[Stored items from a collection]
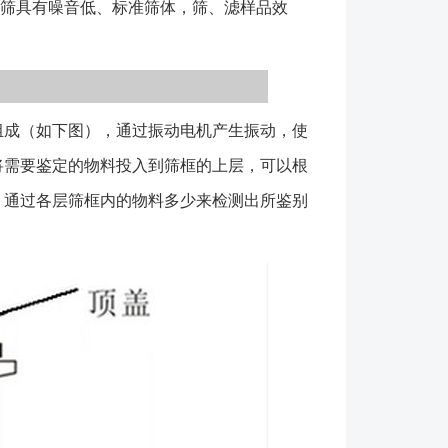
验筛具有噪音低、标准筛体，筛、滤样品效
，冶金，药典，化工建材等行业颗粒物料的**标准筛
 3、网孔**，因按网孔标记所以不同时间生产的同
金属丝编织标准筛，标准筛网孔尺寸方孔可至0.02毫
角孔标准筛网孔尺寸可至0.005毫米（5微米），标准
成（如下图），通过振动电机产生振动，使
H80、不锈钢SUS304．并可经电镀，化学加工可使
时经纬丝结点固定在一起,网孔长期使用不会变
将需要鉴定的物料投入到筛框的上层，可以根
时器 **计时，确保测试结果的准确性和可重复
。通过各层筛框内的物料多少来检测出所鉴别
电机 220v、380v多种电压，满足不同环境需求并
运行，延长检验分析筛使用寿命； 1、设备在选用
及各层的目数； 2、设备材质常用的有碳钢、不锈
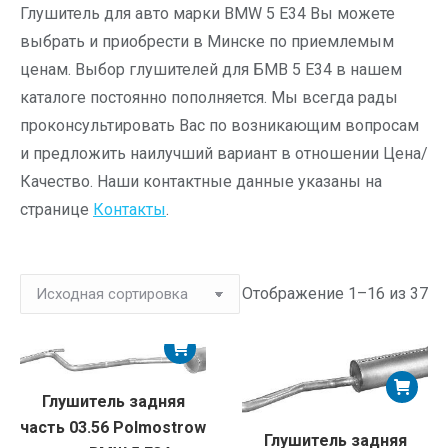
Глушитель для авто марки BMW 5 E34 Вы можете
выбрать и приобрести в Минске по приемлемым
ценам. Выбор глушителей для БМВ 5 Е34 в нашем
каталоге постоянно пополняется. Мы всегда рады
проконсультировать Вас по возникающим вопросам
и предложить наилучший вариант в отношении Цена/
Качество. Наши контактные данные указаны на
странице
Контакты
.
Отображение 1–16 из 37
Глушитель задняя
часть 03.56 Polmostrow
Глушитель задняя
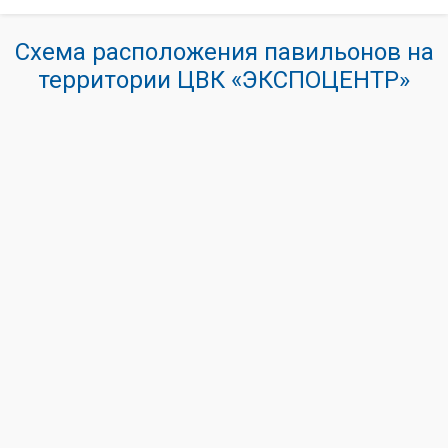
Схема расположения павильонов на
территории ЦВК «ЭКСПОЦЕНТР»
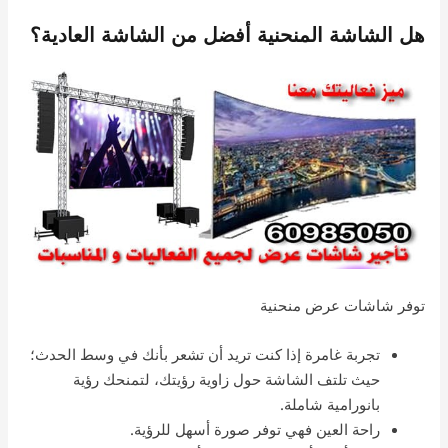
هل الشاشة المنحنية أفضل من الشاشة العادية؟
توفر شاشات عرض منحنية
تجربة غامرة إذا كنت تريد أن تشعر بأنك في وسط الحدث؛
حيث تلتف الشاشة حول زاوية رؤيتك، لتمنحك رؤية
بانورامية شاملة.
راحة العين فهي توفر صورة أسهل للرؤية.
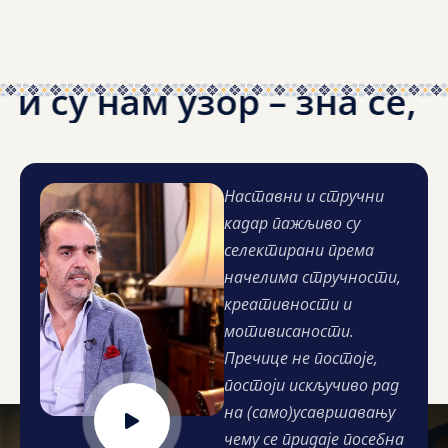
 су нам узор – зна се, 
Наставни и стручни
кадар пажљиво су
селектирани према
начелима стручности,
креативности и
мотивисаности.
Пречице не постоје,
постоји искључиво рад
на (само)усавршавању
чему се придаје посебна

Work request: Omit every image. Quote each record exactly.

Result:
验筛具有噪音低、标准筛体，筛、滤样品效
，冶金，药典，化工建材等行业颗粒物料的**标准筛
 3、网孔**，因按网孔标记所以不同时间生产的同
金属丝编织标准筛，标准筛网孔尺寸方孔可至0.02毫
角孔标准筛网孔尺寸可至0.005毫米（5微米），标准
成（如下图），通过振动电机产生振动，使
H80、不锈钢SUS304．并可经电镀，化学加工可使
时经纬丝结点固定在一起,网孔长期使用不会变
将需要鉴定的物料投入到筛框的上层，可以根
时器 **计时，确保测试结果的准确性和可重复
。通过各层筛框内的物料多少来检测出所鉴别
电机 220v、380v多种电压，满足不同环境需求并
运行，延长检验分析筛使用寿命； 1、设备在选用
及各层的目数； 2、设备材质常用的有碳钢、不锈
Глушитель для авто марки BMW 5 E34 Вы можете
выбрать и приобрести в Минске по приемлемым
ценам. Выбор глушителей для БМВ 5 Е34 в нашем
каталоге постоянно пополняется. Мы всегда рады
проконсультировать Вас по возникающим вопросам
и предложить наилучший вариант в отношении Цена/
Качество. Наши контактные данные указаны на
странице
Контакты
.
Отображение 1–16 из 37
Глушитель задняя
часть 03.56 Polmostrow
Глушитель задняя
Схема расположения павильонов на
территории ЦВК «ЭКСПОЦЕНТР»
هل الشاشة المنحنية أفضل من الشاشة العادية؟
توفر شاشات عرض منحنية
تجربة غامرة إذا كنت تريد أن تشعر بأنك في وسط الحدث؛
حيث تلتف الشاشة حول زاوية رؤيتك، لتمنحك رؤية
بانورامية شاملة.
راحة العين فهي توفر صورة أسهل للرؤية.
 су нам узор – зна се, 
Наставни и стручни
кадар пажљиво су
селектирани према
начелима стручности,
креативности и
мотивисаности.
Пречице не постоје,
постоји искључиво рад
на (само)усавршавању
чему се придаје посебна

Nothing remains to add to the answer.